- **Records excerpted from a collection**
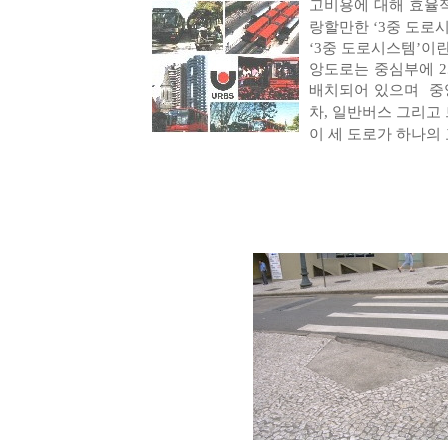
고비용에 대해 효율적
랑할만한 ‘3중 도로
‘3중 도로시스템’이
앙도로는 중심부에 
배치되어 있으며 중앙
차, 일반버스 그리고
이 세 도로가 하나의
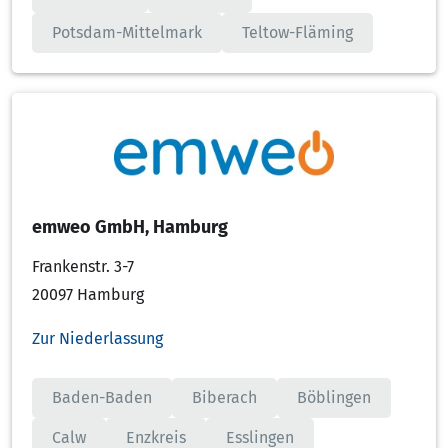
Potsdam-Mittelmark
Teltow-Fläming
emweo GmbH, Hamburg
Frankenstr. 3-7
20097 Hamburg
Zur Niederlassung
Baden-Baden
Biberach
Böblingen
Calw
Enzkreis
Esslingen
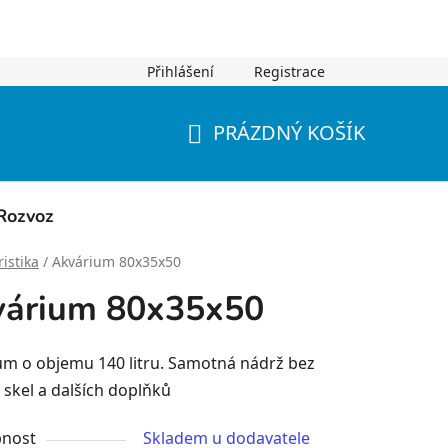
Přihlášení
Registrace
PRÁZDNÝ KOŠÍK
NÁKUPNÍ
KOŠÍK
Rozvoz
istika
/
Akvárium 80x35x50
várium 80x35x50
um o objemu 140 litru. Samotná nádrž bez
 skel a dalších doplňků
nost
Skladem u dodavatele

---

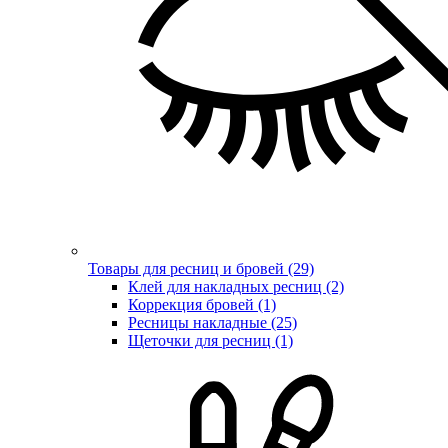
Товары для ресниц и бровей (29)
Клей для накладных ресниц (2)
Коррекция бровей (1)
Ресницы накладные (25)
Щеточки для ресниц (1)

...

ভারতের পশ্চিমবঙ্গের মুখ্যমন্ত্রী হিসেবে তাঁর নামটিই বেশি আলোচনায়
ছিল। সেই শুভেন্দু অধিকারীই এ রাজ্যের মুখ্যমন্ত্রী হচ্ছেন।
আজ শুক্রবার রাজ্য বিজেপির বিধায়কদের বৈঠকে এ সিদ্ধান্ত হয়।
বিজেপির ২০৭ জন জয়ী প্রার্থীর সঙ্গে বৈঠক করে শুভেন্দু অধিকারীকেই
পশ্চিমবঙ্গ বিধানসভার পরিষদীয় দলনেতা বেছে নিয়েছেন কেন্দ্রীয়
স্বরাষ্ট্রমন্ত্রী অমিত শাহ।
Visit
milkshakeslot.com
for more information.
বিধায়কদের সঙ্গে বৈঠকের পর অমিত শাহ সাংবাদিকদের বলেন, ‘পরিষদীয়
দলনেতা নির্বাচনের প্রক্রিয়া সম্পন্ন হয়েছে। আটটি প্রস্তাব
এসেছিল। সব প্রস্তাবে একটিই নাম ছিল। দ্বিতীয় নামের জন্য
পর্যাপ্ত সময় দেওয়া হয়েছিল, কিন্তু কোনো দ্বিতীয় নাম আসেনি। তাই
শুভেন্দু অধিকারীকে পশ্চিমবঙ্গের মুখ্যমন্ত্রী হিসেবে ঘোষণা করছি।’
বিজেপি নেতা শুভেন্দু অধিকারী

- **Task details**
With the first line being the one containing "for more information." and the last line the one containing "বিজেপি নেতা শুভেন্দু অধিকারী", transcribe exactly the lines above that fall in that range.

- **Written response**
for more information.
বিধায়কদের সঙ্গে বৈঠকের পর অমিত শাহ সাংবাদিকদের বলেন, ‘পরিষদীয়
দলনেতা নির্বাচনের প্রক্রিয়া সম্পন্ন হয়েছে। আটটি প্রস্তাব
এসেছিল। সব প্রস্তাবে একটিই নাম ছিল। দ্বিতীয় নামের জন্য
পর্যাপ্ত সময় দেওয়া হয়েছিল, কিন্তু কোনো দ্বিতীয় নাম আসেনি। তাই
শুভেন্দু অধিকারীকে পশ্চিমবঙ্গের মুখ্যমন্ত্রী হিসেবে ঘোষণা করছি।’
বিজেপি নেতা শুভেন্দু অধিকারী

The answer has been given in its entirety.